# [How to complete this task]
The required output is every entry, printed exactly as written.

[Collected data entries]
=== Section Start ===
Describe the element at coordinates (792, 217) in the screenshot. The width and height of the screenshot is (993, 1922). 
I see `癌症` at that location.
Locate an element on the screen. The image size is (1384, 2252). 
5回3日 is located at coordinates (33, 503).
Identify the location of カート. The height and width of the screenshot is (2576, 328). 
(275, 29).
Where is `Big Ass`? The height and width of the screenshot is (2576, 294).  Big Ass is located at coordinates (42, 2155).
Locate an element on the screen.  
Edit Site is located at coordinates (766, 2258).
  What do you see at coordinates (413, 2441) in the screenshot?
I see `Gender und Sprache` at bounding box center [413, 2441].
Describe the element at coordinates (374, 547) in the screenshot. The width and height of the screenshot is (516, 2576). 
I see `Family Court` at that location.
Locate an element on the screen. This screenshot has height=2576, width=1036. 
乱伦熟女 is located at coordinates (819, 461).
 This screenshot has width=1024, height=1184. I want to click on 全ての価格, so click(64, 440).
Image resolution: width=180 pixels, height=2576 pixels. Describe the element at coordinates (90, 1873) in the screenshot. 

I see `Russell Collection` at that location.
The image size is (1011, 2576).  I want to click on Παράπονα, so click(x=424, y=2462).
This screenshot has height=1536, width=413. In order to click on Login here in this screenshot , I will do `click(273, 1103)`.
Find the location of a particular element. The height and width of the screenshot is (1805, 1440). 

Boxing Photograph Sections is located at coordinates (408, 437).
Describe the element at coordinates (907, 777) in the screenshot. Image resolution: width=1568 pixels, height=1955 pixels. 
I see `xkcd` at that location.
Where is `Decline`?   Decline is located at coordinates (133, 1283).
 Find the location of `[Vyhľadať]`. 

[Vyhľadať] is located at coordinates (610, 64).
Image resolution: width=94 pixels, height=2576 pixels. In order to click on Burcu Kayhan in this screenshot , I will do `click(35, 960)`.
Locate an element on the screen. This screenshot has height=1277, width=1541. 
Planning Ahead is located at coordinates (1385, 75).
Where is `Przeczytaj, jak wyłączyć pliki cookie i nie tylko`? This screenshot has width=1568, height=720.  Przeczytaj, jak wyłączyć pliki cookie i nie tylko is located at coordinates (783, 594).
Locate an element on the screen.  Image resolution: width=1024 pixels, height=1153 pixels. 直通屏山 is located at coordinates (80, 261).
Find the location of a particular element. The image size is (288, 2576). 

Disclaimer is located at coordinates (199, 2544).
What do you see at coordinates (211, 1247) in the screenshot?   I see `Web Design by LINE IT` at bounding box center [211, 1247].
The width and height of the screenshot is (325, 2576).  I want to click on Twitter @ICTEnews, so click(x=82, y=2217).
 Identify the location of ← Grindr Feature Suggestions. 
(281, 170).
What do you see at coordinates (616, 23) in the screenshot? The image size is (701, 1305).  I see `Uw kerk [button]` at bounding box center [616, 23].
=== Section End ===
# [Reply to the exercise]
Describe the element at coordinates (792, 217) in the screenshot. The width and height of the screenshot is (993, 1922). 
I see `癌症` at that location.
Locate an element on the screen. The image size is (1384, 2252). 
5回3日 is located at coordinates (33, 503).
Identify the location of カート. The height and width of the screenshot is (2576, 328). 
(275, 29).
Where is `Big Ass`? The height and width of the screenshot is (2576, 294).  Big Ass is located at coordinates (42, 2155).
Locate an element on the screen.  
Edit Site is located at coordinates (766, 2258).
  What do you see at coordinates (413, 2441) in the screenshot?
I see `Gender und Sprache` at bounding box center [413, 2441].
Describe the element at coordinates (374, 547) in the screenshot. The width and height of the screenshot is (516, 2576). 
I see `Family Court` at that location.
Locate an element on the screen. This screenshot has height=2576, width=1036. 
乱伦熟女 is located at coordinates (819, 461).
 This screenshot has width=1024, height=1184. I want to click on 全ての価格, so click(64, 440).
Image resolution: width=180 pixels, height=2576 pixels. Describe the element at coordinates (90, 1873) in the screenshot. 

I see `Russell Collection` at that location.
The image size is (1011, 2576).  I want to click on Παράπονα, so click(x=424, y=2462).
This screenshot has height=1536, width=413. In order to click on Login here in this screenshot , I will do `click(273, 1103)`.
Find the location of a particular element. The height and width of the screenshot is (1805, 1440). 

Boxing Photograph Sections is located at coordinates (408, 437).
Describe the element at coordinates (907, 777) in the screenshot. Image resolution: width=1568 pixels, height=1955 pixels. 
I see `xkcd` at that location.
Where is `Decline`?   Decline is located at coordinates (133, 1283).
 Find the location of `[Vyhľadať]`. 

[Vyhľadať] is located at coordinates (610, 64).
Image resolution: width=94 pixels, height=2576 pixels. In order to click on Burcu Kayhan in this screenshot , I will do `click(35, 960)`.
Locate an element on the screen. This screenshot has height=1277, width=1541. 
Planning Ahead is located at coordinates (1385, 75).
Where is `Przeczytaj, jak wyłączyć pliki cookie i nie tylko`? This screenshot has width=1568, height=720.  Przeczytaj, jak wyłączyć pliki cookie i nie tylko is located at coordinates (783, 594).
Locate an element on the screen.  Image resolution: width=1024 pixels, height=1153 pixels. 直通屏山 is located at coordinates (80, 261).
Find the location of a particular element. The image size is (288, 2576). 

Disclaimer is located at coordinates (199, 2544).
What do you see at coordinates (211, 1247) in the screenshot?   I see `Web Design by LINE IT` at bounding box center [211, 1247].
The width and height of the screenshot is (325, 2576).  I want to click on Twitter @ICTEnews, so click(x=82, y=2217).
 Identify the location of ← Grindr Feature Suggestions. 
(281, 170).
What do you see at coordinates (616, 23) in the screenshot? The image size is (701, 1305).  I see `Uw kerk [button]` at bounding box center [616, 23].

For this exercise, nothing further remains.